- **Exercise prompt**: A word-for-word copy of the data, with no images, is the required answer.

Items from a dataset
--------------------------------------------------
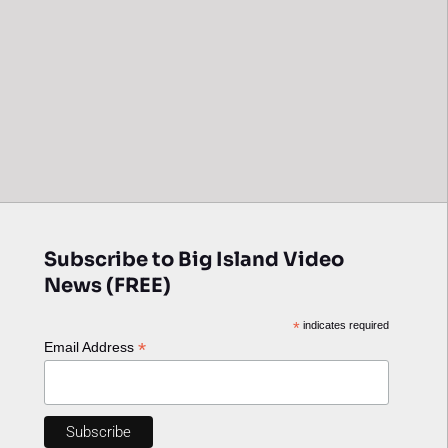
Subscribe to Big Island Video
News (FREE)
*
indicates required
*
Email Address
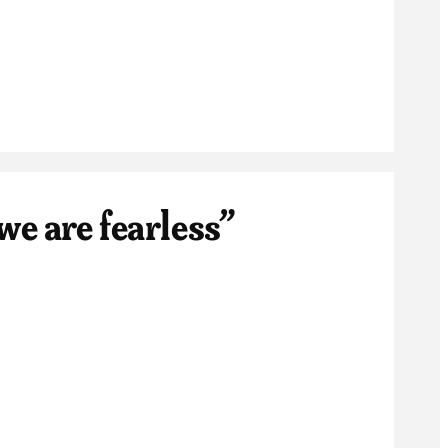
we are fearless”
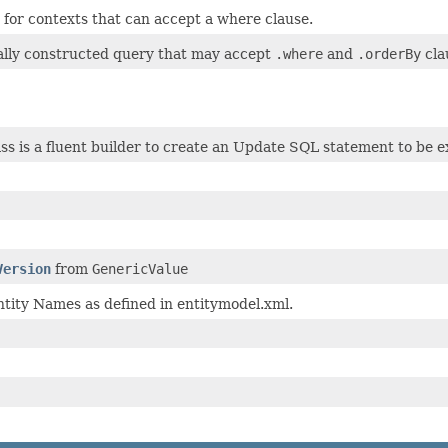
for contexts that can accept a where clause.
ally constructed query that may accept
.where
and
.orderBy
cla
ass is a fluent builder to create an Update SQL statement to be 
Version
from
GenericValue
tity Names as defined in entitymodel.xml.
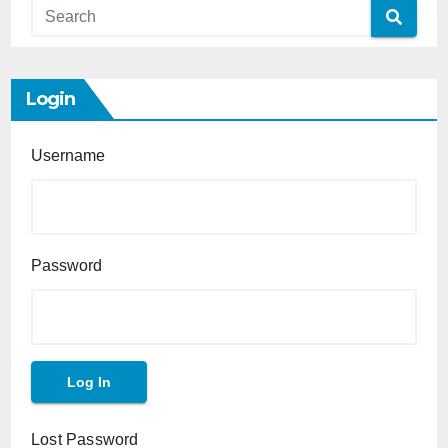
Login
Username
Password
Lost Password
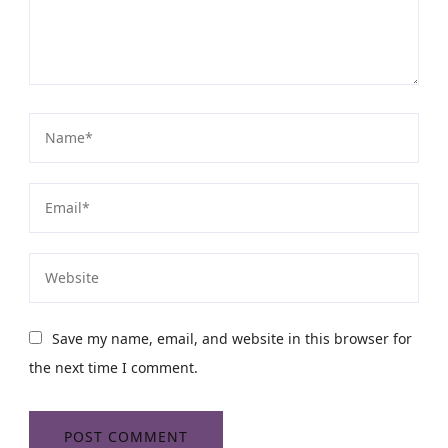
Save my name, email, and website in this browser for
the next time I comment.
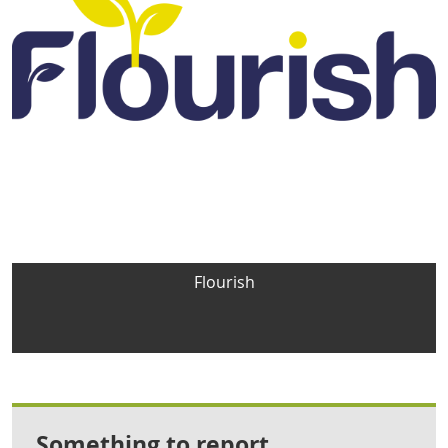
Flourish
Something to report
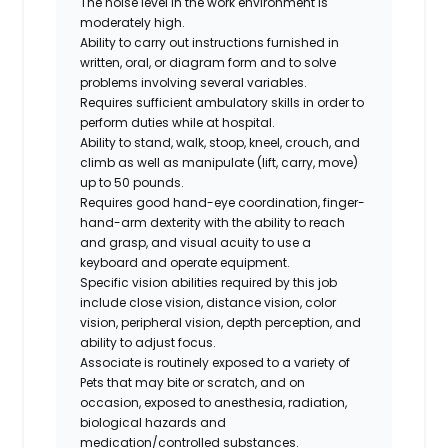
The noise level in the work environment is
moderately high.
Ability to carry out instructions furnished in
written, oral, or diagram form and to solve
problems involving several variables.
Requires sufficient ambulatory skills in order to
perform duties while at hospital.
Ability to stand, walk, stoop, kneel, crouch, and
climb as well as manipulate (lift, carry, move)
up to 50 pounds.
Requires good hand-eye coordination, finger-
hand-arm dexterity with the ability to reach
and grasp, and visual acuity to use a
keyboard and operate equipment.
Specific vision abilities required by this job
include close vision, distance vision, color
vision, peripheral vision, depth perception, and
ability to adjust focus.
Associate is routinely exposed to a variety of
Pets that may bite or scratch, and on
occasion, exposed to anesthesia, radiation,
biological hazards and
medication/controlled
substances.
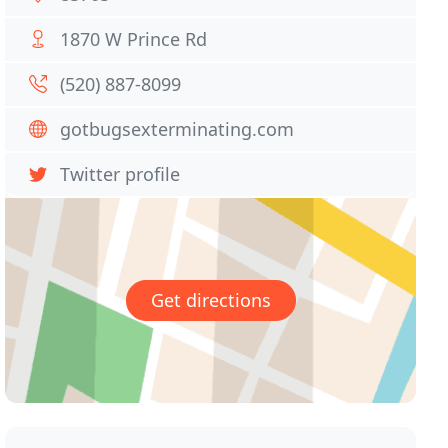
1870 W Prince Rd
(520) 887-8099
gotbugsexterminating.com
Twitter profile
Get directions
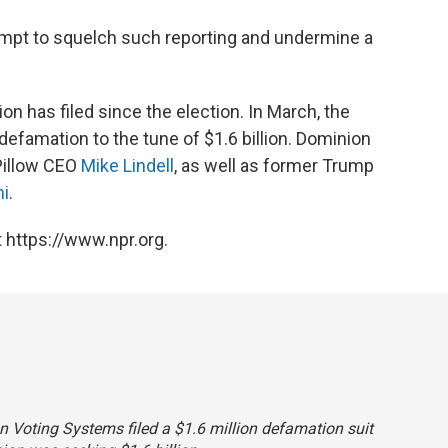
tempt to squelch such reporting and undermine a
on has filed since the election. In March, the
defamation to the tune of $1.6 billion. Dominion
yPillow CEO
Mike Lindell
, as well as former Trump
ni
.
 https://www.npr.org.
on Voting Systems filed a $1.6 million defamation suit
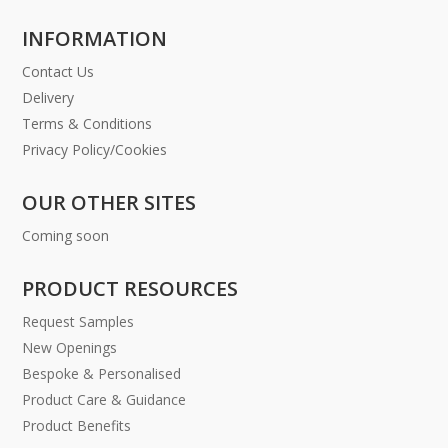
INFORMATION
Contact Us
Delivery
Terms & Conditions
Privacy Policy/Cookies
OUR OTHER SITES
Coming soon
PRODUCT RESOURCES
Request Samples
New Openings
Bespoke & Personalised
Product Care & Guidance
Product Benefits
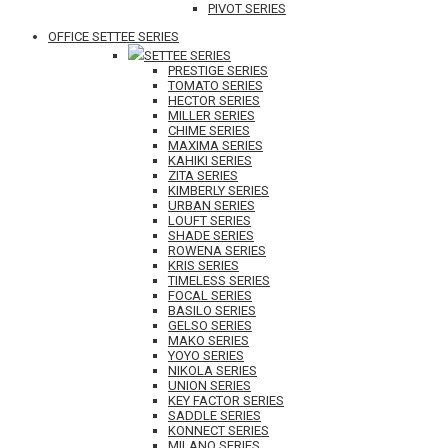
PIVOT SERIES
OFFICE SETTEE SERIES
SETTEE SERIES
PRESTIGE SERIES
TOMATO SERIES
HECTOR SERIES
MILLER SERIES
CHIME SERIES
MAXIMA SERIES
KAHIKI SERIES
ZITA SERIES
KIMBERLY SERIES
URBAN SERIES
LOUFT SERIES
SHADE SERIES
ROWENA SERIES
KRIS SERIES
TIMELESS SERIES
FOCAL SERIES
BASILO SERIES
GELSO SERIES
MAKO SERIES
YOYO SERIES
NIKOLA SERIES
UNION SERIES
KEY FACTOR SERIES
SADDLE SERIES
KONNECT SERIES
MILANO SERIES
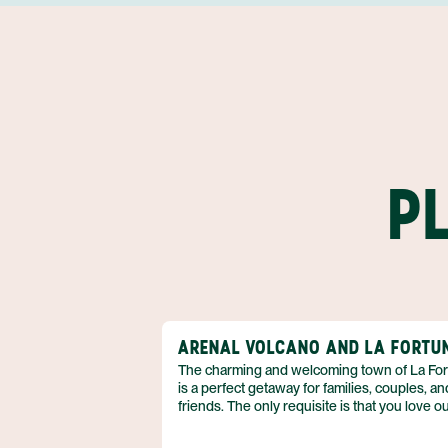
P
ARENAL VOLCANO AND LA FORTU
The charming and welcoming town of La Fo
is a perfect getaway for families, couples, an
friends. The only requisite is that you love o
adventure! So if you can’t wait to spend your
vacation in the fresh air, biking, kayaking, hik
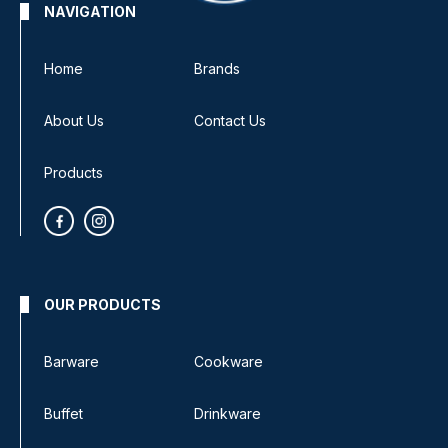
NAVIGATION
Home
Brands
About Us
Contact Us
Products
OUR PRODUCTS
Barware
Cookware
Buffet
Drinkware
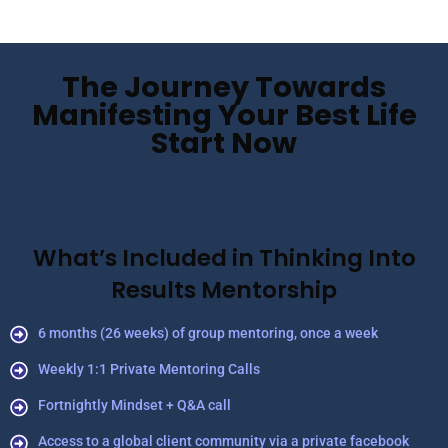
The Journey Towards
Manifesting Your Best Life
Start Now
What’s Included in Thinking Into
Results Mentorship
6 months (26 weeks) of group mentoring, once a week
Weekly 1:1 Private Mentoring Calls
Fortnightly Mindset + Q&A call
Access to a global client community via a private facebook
--------------------------------------------------
- **Finished exercise**:
Subscribe to Big Island Video
News (FREE)
*
indicates required
*
Email Address
we are fearless”
for contexts that can accept a where clause.
ally constructed query that may accept
.where
and
.orderBy
cla
ass is a fluent builder to create an Update SQL statement to be 
Version
from
GenericValue
tity Names as defined in entitymodel.xml.
Login
Username
Password
Lost Password
Save my name, email, and website in this browser for
the next time I comment.
Flourish
Something to report
The noise level in the work environment is
moderately high.
Ability to carry out instructions furnished in
written, oral, or diagram form and to solve
problems involving several variables.
Requires sufficient ambulatory skills in order to
perform duties while at hospital.
Ability to stand, walk, stoop, kneel, crouch, and
climb as well as manipulate (lift, carry, move)
up to 50 pounds.
Requires good hand-eye coordination, finger-
hand-arm dexterity with the ability to reach
and grasp, and visual acuity to use a
keyboard and operate equipment.
Specific vision abilities required by this job
include close vision, distance vision, color
vision, peripheral vision, depth perception, and
ability to adjust focus.
Associate is routinely exposed to a variety of
Pets that may bite or scratch, and on
occasion, exposed to anesthesia, radiation,
biological hazards and
medication/controlled
substances.
1870 W Prince Rd
(520) 887-8099
gotbugsexterminating.com
Twitter profile
Get directions
tempt to squelch such reporting and undermine a
on has filed since the election. In March, the
defamation to the tune of $1.6 billion. Dominion
yPillow CEO
Mike Lindell
, as well as former Trump
ni
.
 https://www.npr.org.
on Voting Systems filed a $1.6 million defamation suit
INFORMATION
Contact Us
Delivery
Terms & Conditions
Privacy Policy/Cookies
OUR OTHER SITES
Coming soon
PRODUCT RESOURCES
Request Samples
New Openings
Bespoke & Personalised
Product Care & Guidance
Product Benefits
PIVOT SERIES
OFFICE SETTEE SERIES
SETTEE SERIES
PRESTIGE SERIES
TOMATO SERIES
HECTOR SERIES
MILLER SERIES
CHIME SERIES
MAXIMA SERIES
KAHIKI SERIES
ZITA SERIES
KIMBERLY SERIES
URBAN SERIES
LOUFT SERIES
SHADE SERIES
ROWENA SERIES
KRIS SERIES
TIMELESS SERIES
FOCAL SERIES
BASILO SERIES
GELSO SERIES
MAKO SERIES
YOYO SERIES
NIKOLA SERIES
UNION SERIES
KEY FACTOR SERIES
SADDLE SERIES
KONNECT SERIES
MILANO SERIES
P
ARENAL VOLCANO AND LA FORTU
The charming and welcoming town of La Fo
is a perfect getaway for families, couples, an
friends. The only requisite is that you love o
adventure! So if you can’t wait to spend your
vacation in the fresh air, biking, kayaking, hik
NAVIGATION
Home
Brands
About Us
Contact Us
Products
OUR PRODUCTS
Barware
Cookware
Buffet
Drinkware
The Journey Towards
Manifesting Your Best Life
Start Now
What’s Included in Thinking Into
Results Mentorship
6 months (26 weeks) of group mentoring, once a week
Weekly 1:1 Private Mentoring Calls
Fortnightly Mindset + Q&A call
Access to a global client community via a private facebook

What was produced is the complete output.